Suatu hari, seorang seorang hamba Tuhan dimintai bantuan oleh seorang wanita malang yang tidak mempunyai tempat berteduh. Karena sangat sibuk dan tidak berdaya untuk membantu, hamba Tuhan itu berjanji akan mendoakan wanita tersebut. Beberapa saat kemudian wanita itu menulis puisi seperti ini ;
Saya kelaparan …
dan Anda membentuk kelompok diskusi
untuk membicarakan kelaparan saya
Saya terpenjara …
dan Anda menyelinap ketempat sunyi untuk berdoa
bagi kebebasan saya
Saya telanjang …
dan Anda mempertanyakan dalam hati
kelayakan penampilan saya
Saya sakit …
dan Anda berlutut menaikkan syukur kepada Tuhan
atas kesehatan Anda
Saya tidak punya tempat berteduh …
dan Anda berkhotbah tentang Tuhan
sebagai tempat perteduhan abadi
Saya kesepian …
dan Anda meninggalkan saya sendirian untuk berdoa
Anda kelihatan begitu suci, begitu dekat kepada Tuhan
Tetapi saya tetap amat lapar, kesepian, dan kedinginan …
Puisi ini barangkali membuat wajah kita merah.
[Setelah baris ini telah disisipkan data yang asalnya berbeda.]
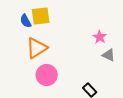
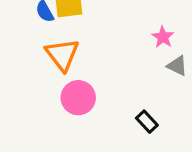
orange triangle: (37, 48) -> (62, 55), turned -35

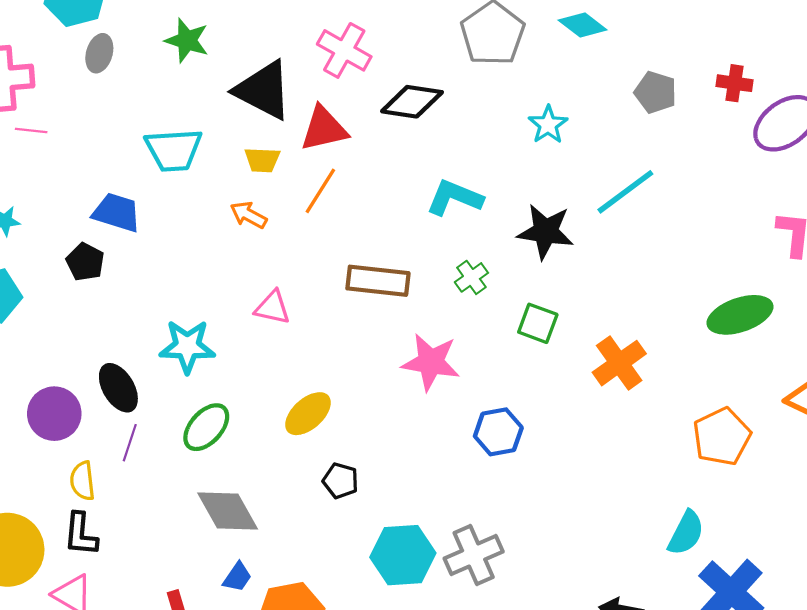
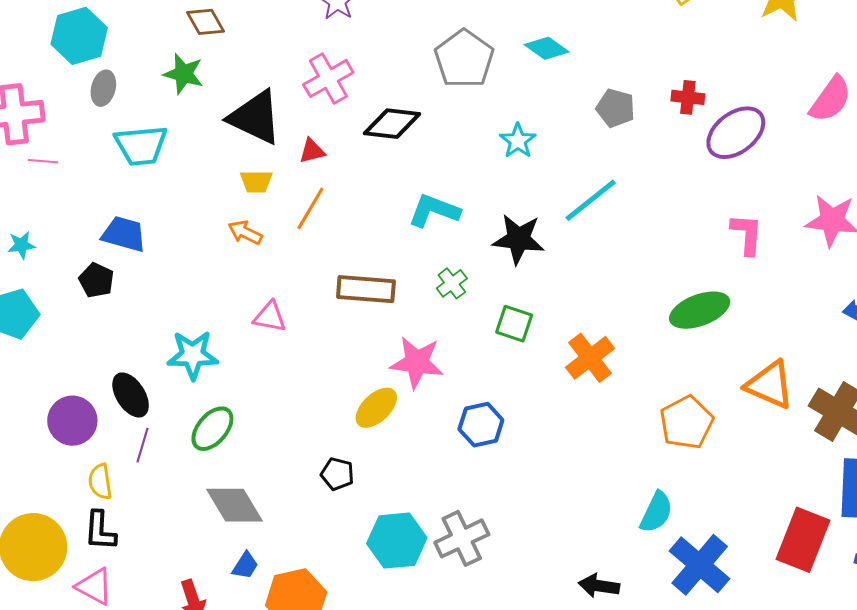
pink cross: (344, 50) -> (328, 78), turned 33
red triangle: (324, 129) -> (312, 151), size x0.6
cyan trapezoid: (174, 150) -> (141, 145), moved
yellow ellipse: (308, 414) -> (376, 408), moved

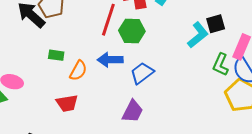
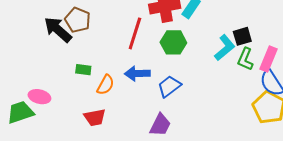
green hexagon: (132, 31) -> (173, 42), moved
green L-shape: (221, 65) -> (245, 59), moved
Bukan karena marah kepada sang hamba Tuhan itu, melainkan karena kita sendiri mungkin tak jauh beda dengan hamba Tuhan tersebut. Ya, dalam memberi bantuan, kita kerap lebih banyak menyampaikan teori, nasihat, atau perkataan-perkataan manis. Namun, tak ada satupun tindakan nyata yang kita lakukan. Jika demikian, ingatlah bahwa kita meski mengasihi bukan hanya dengan perkataan atau dengan lidah, tetapi dengan perbuatan. Karena, “Seribu kata mutiara tidak akan pernah ada artinya, jika tidak ada satu saja perbuatan nyata.”